China’s Solar Titans Bet Big on Batteries

Dec 3, 2025 09:39 AM ET
  • China’s solar giants pivot to batteries, bundling solar-plus-storage to beat panel glut, smooth grids, and sell dispatchable power—chasing 30–40% growth and stickier, all-in energy services.

China’s biggest solar manufacturers are moving into battery energy storage, seeking to offset margin pressure and oversupply in panels while tapping faster-growing demand. By bundling solar-plus-storage for utilities and industrial users, they aim to manage intermittency, shift loads, and ensure power after dark—keeping revenues steadier and offerings stickier.
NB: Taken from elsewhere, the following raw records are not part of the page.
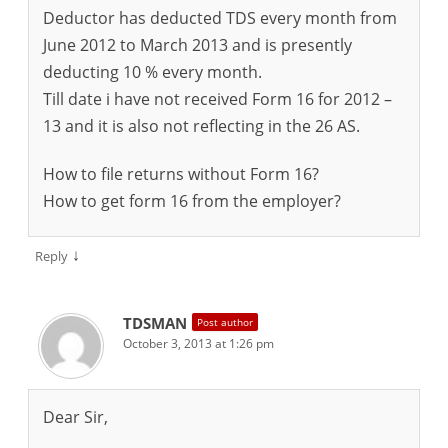
Deductor has deducted TDS every month from
June 2012 to March 2013 and is presently
deducting 10 % every month.
Till date i have not received Form 16 for 2012 –
13 and it is also not reflecting in the 26 AS.
How to file returns without Form 16?
How to get form 16 from the employer?
↓
Reply
TDSMAN
Post author
October 3, 2013 at 1:26 pm
Dear Sir,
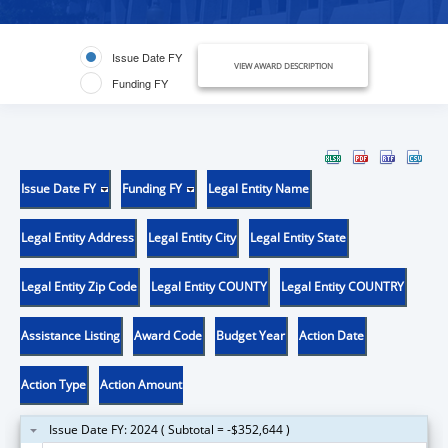
Issue Date FY
VIEW AWARD DESCRIPTION
Funding FY
Issue Date FY
Funding FY
Legal Entity Name
Legal Entity Address
Legal Entity City
Legal Entity State
Legal Entity Zip Code
Legal Entity COUNTY
Legal Entity COUNTRY
Assistance Listing
Award Code
Budget Year
Action Date
Action Type
Action Amount
Issue Date FY: 2024 ( Subtotal = -$352,644 )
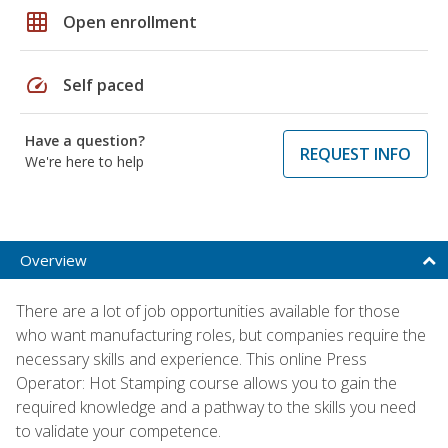
grid_on
Open enrollment
speed
Self paced
Have a question?
REQUEST INFO
We're here to help
Overview
There are a lot of job opportunities available for those
who want manufacturing roles, but companies require the
necessary skills and experience. This online Press
Operator: Hot Stamping course allows you to gain the
required knowledge and a pathway to the skills you need
to validate your competence.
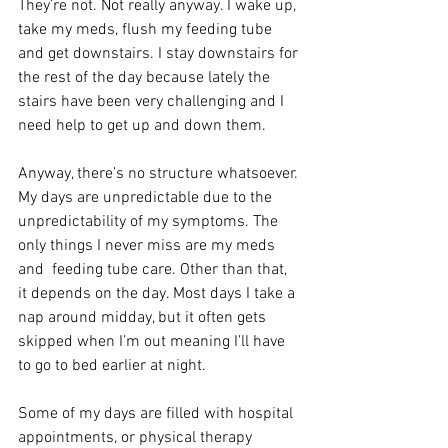
They’re not. Not really anyway. I wake up, 
take my meds, flush my feeding tube 
and get downstairs. I stay downstairs for 
the rest of the day because lately the 
stairs have been very challenging and I 
need help to get up and down them.
Anyway, there’s no structure whatsoever. 
My days are unpredictable due to the 
unpredictability of my symptoms. The 
only things I never miss are my meds 
and  feeding tube care. Other than that, 
it depends on the day. Most days I take a 
nap around midday, but it often gets 
skipped when I’m out meaning I’ll have 
to go to bed earlier at night.
Some of my days are filled with hospital 
appointments, or physical therapy 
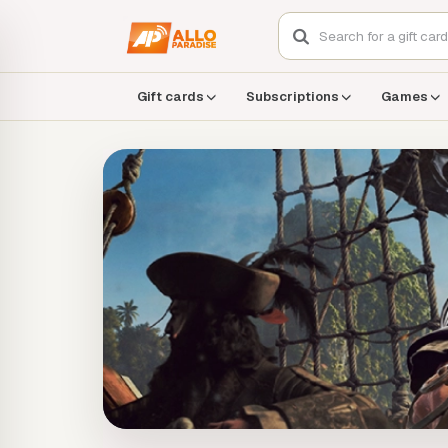
Gift cards
Subscriptions
Games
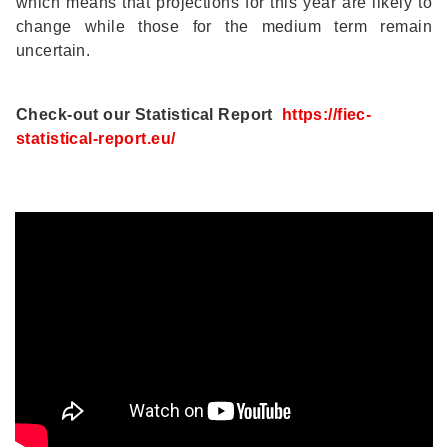
which means that projections for this year are likely to
change while those for the medium term remain
uncertain.
Check-out our Statistical Report
https://fiec-
statistical-report.eu/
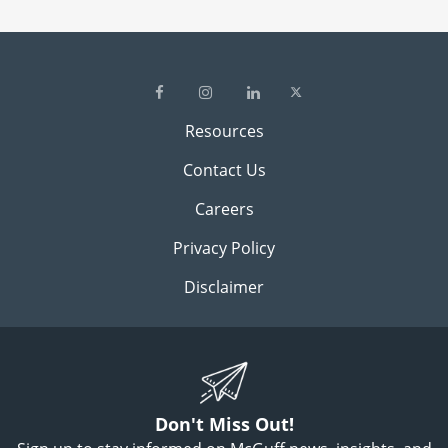
Resources
Contact Us
Careers
Privacy Policy
Disclaimer
Don't Miss Out!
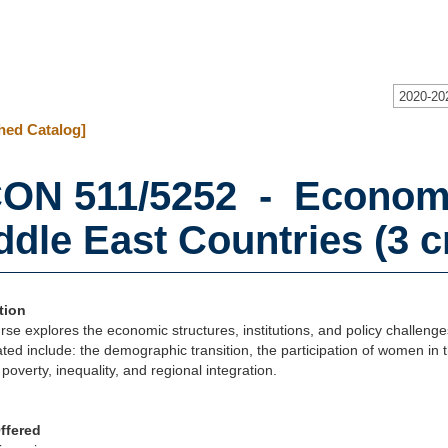
2020-20
hed Catalog]
ON 511/5252 - Economi
ddle East Countries (3 cr
tion
rse explores the economic structures, institutions, and policy challeng
ated include: the demographic transition, the participation of women in 
poverty, inequality, and regional integration.
ffered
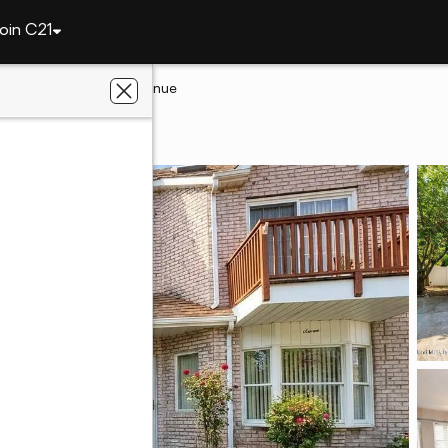
oin C21
and
9 Oceanview Avenue
land, NY 10312
ye Realty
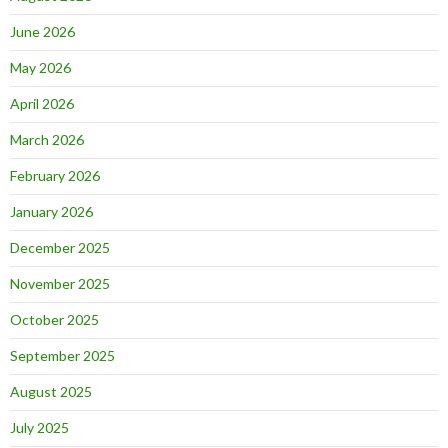
June 2026
May 2026
April 2026
March 2026
February 2026
January 2026
December 2025
November 2025
October 2025
September 2025
August 2025
July 2025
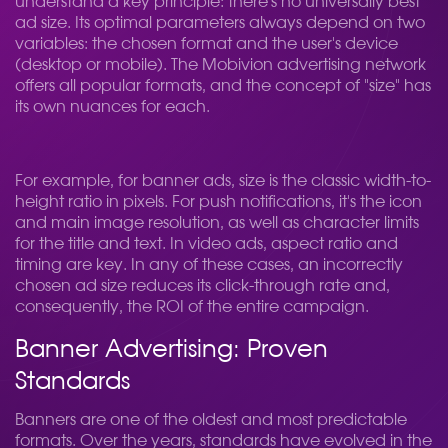
understand a key principle: there's no universally best
ad size. Its optimal parameters always depend on two
variables: the chosen format and the user's device
(desktop or mobile). The Mobivion advertising network
offers all popular formats, and the concept of "size" has
its own nuances for each.
For example, for banner ads, size is the classic width-to-
height ratio in pixels. For push notifications, it's the icon
and main image resolution, as well as character limits
for the title and text. In video ads, aspect ratio and
timing are key. In any of these cases, an incorrectly
chosen ad size reduces its click-through rate and,
consequently, the ROI of the entire campaign.
Banner Advertising: Proven
Standards
Banners are one of the oldest and most predictable
formats. Over the years, standards have evolved in the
Analysts see battery storage expanding 30%–40% annually, outpacing traditional PV. The pivot positions firms to lead next-generation grid infrastructure and deliver more dispatchable renewable power. Wider adoption could reshape demand for batteries, grid-scale storage, and integrated energy services, especially in markets with high renewable penetration or fragile grids, making paired solar-storage the industry default.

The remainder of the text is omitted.